More and more new cars with driver assist technology are introduced every year. If you’ll be car shopping soon, keep an eye out for these systems:

  • Adaptive cruise control automatically speeds up or slows down your car based on the actions of the vehicle ahead of you.
  • Adaptive light control swivels and rotates the headlights to illuminate the roadway better in certain circumstances.
  • Collision avoidance systems detect other vehicles, pedestrians, and various obstructions that could cause a collision. It warns the driver, applies tension to the seat belts, and attempts to avoid the collision with automatic braking.
  • Surround view camera systems provide a 360-degree view of what’s happening around your car, making parallel parking a breeze.
  • Park assist helps drivers park safely.
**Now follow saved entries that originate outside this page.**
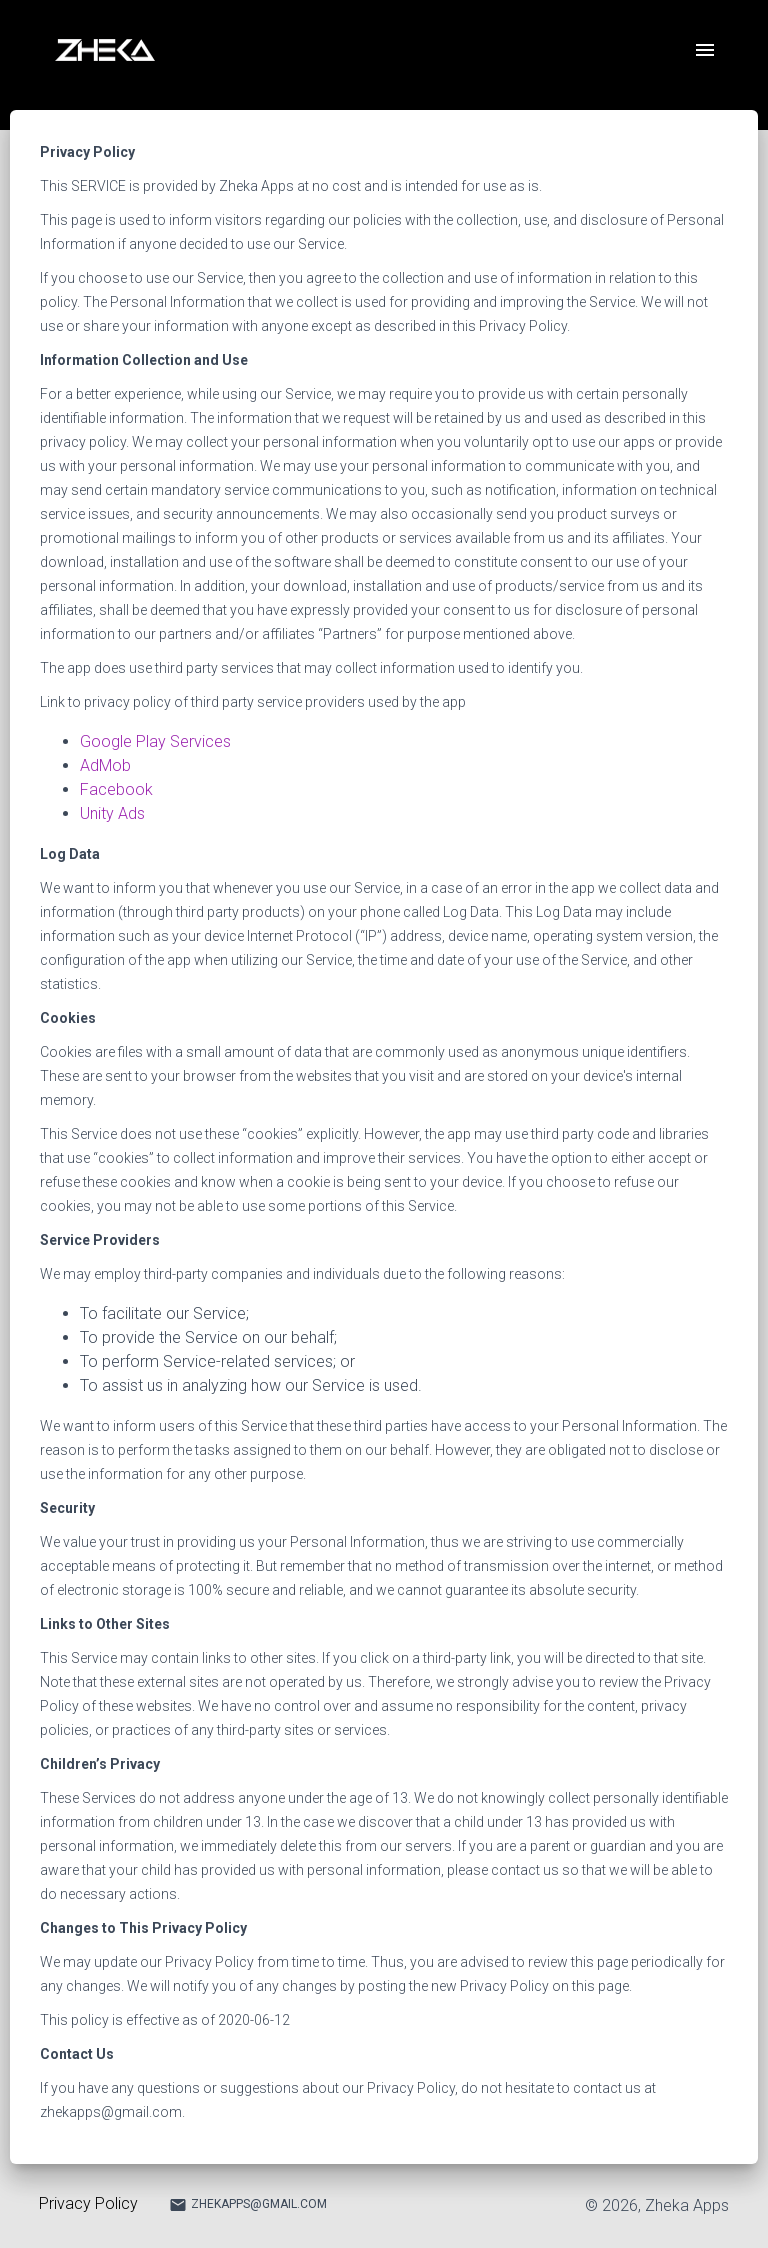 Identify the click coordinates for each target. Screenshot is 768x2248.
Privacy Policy (88, 2203)
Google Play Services (155, 741)
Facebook (116, 789)
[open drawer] (705, 50)
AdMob (105, 765)
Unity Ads (112, 813) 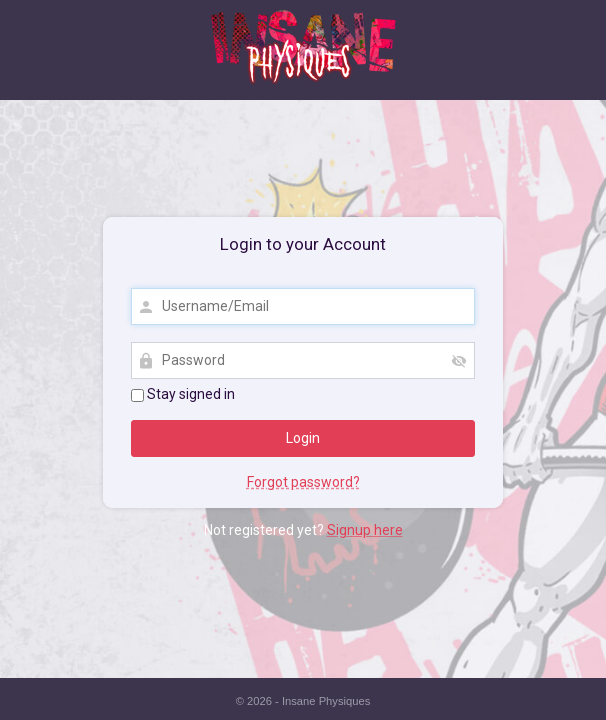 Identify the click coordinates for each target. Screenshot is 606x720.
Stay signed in (183, 394)
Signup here (365, 530)
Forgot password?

Some even perform the entire job automatically.
  • Blind spot detection uses sensors and cameras to provide the driver with an image of what’s in their blind spot before they change lanes.
  • Driver drowsiness detection employs night vision cameras and facial recognition software to measure your head angle, blinking patterns, and other signals that may indicate drowsiness. Some will even pull your car over automatically if they detect you have fallen asleep.
  • Hill descent control automatically applies the brakes to keep your vehicle at the cruise control speed. You can override this by pressing on the gas.
  • Intelligent speed adaptation monitors vehicle velocity and compares it with the local speed limit to help you maintain a legal speed.
  • Lane-keeping assist detects when your car is drifting over the line and adjusts the steering wheel without driver input.
  • Night vision uses either active infrared light or passive thermal radiation to help you see people or animals beyond the reach of your headlights.
  • Tire pressure monitoring allows you to check the air pressure without breaking out your tire gauge.
  • Pedestrian detection and avoidance systems use cameras, radar, and/or lasers to detect pedestrians or cyclists in your path, beeping a warning and braking automatically if necessary.
  • Vehicle exit assist alerts you if another car or cyclist is approaching from behind as you open your door.
  • Traffic sign recognition software relays information from road signs to your vehicle’s instrument panel.
  • Turn assist stops your car if you attempt to make a left-hand turn into oncoming traffic.

How ADAS May be Used in the Future

In just a few years, advanced driver assistance systems have gone from minimal availability to being offered in most new cars coming out. Automotive experts believe ADAS will be the next big way for brands to differentiate themselves in such a competitive market. Perhaps ADAS will become so advanced that self-driving cars will one day be commonplace.